Çelik, “Bir politiğe yönelik küçük bir kelam, tutuklamayı gerektirirken böylesine bir olayda ne için savcı hiçbir sanığı tutuklamaya dahi sevk etmedi?” diye sordu.
Sanık Sevim Gölyeri, Çelik’in beyanlarının andırandan kelam alarak, “Adaletin verdiği karar karşı boynum kıldan ince. Benim, ‘evi yakın’ diye ağzımdan kelam çıkmadı. Çıktıysa beni de o formda yaksınlar. ‘Kılıçdaroğlu’nu yakın’ demedim. Ben orada anaları yaktılar diye bağırdım” dedi.

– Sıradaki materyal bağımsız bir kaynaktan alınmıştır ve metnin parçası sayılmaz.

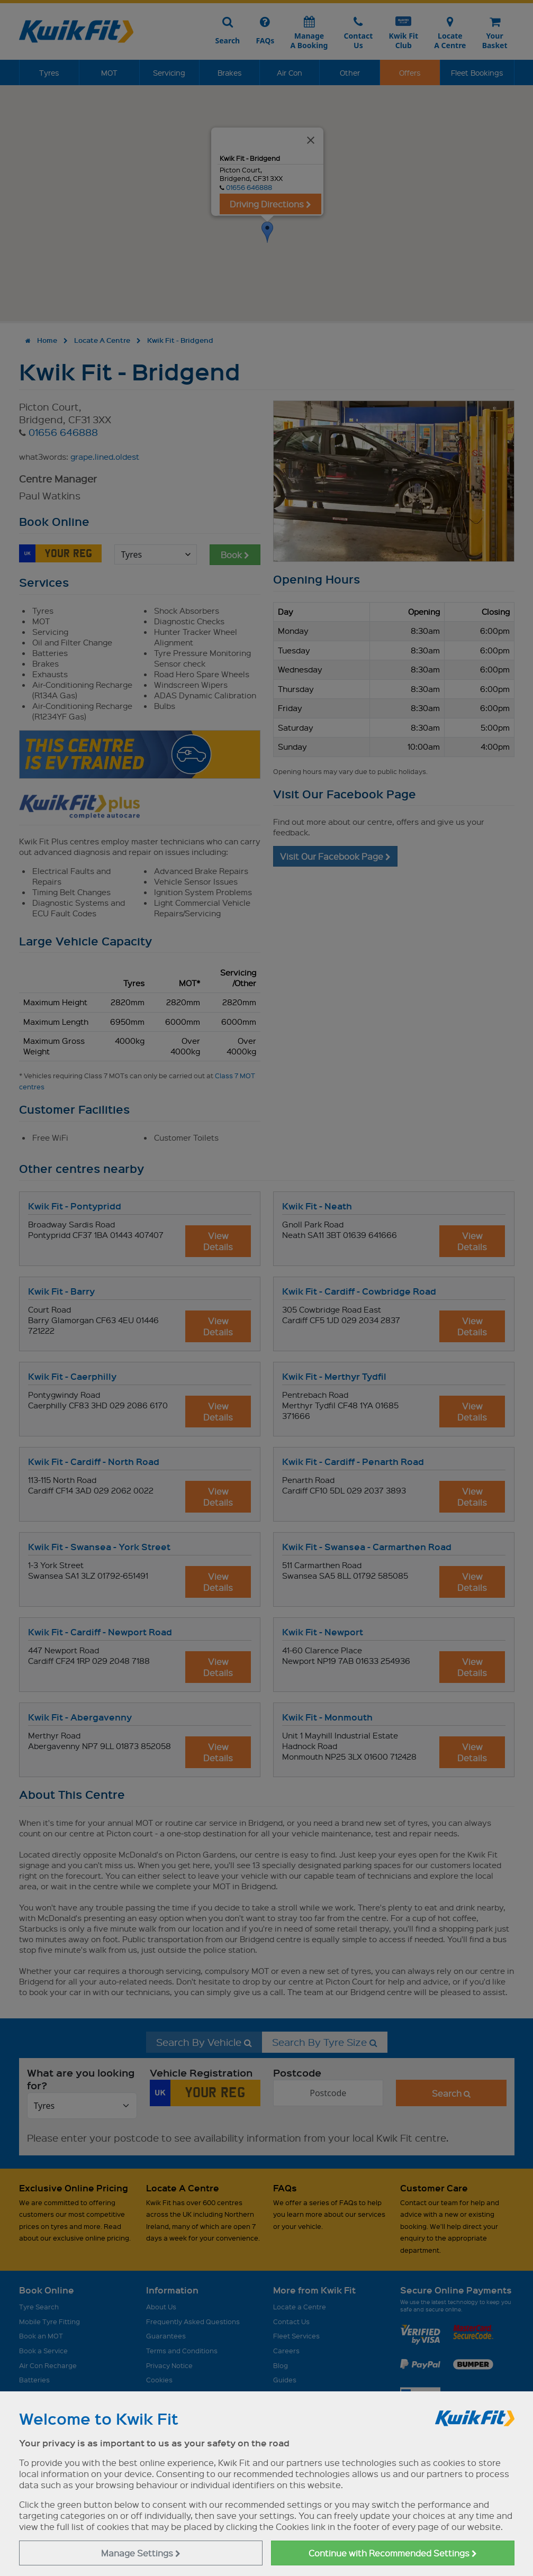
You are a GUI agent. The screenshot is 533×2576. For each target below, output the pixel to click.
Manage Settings (140, 2553)
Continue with (393, 2553)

Mahkeme sanıklar hakkında isimli denetim kararının devamına, evrakın ağır cezaya gönderilmesi talebinin reddine, bir sonraki duruşmanın 27 Ocak 2022 tarihinde görülmesini karar verildi.
Ne olmuştu?
Kılıçdaroğlu, 21 Nisan 2019 tarihinde Er Yener Kırıkçı’nın Çubuk’taki cenaze merasimine katılmıştı. Ulusal Savunma Bakanı Hulusi Akar, Ankara Valisi, Ankara Vilayet Emniyet Müdürü, Ankara Vilayet Jandarma Alay Kumandanı ve Çubuk Kaymakamı’nın bulunduğu köyde linç teşebbüsüne uğrayan Kılıçdaroğlu ve yanındaki milletvekilleri evvel bir meskene sığınmış, daha sonra zırhlı araçla köyden çıkarılmıştı. Birinci duruşması 30 Kasım 2020’de yapılan davada, 1 Mart 2021 ve 21 Haziran 2021’de sonraki duruşmalar yapıldı. Davada toplam 68 sanık yargılanıyor.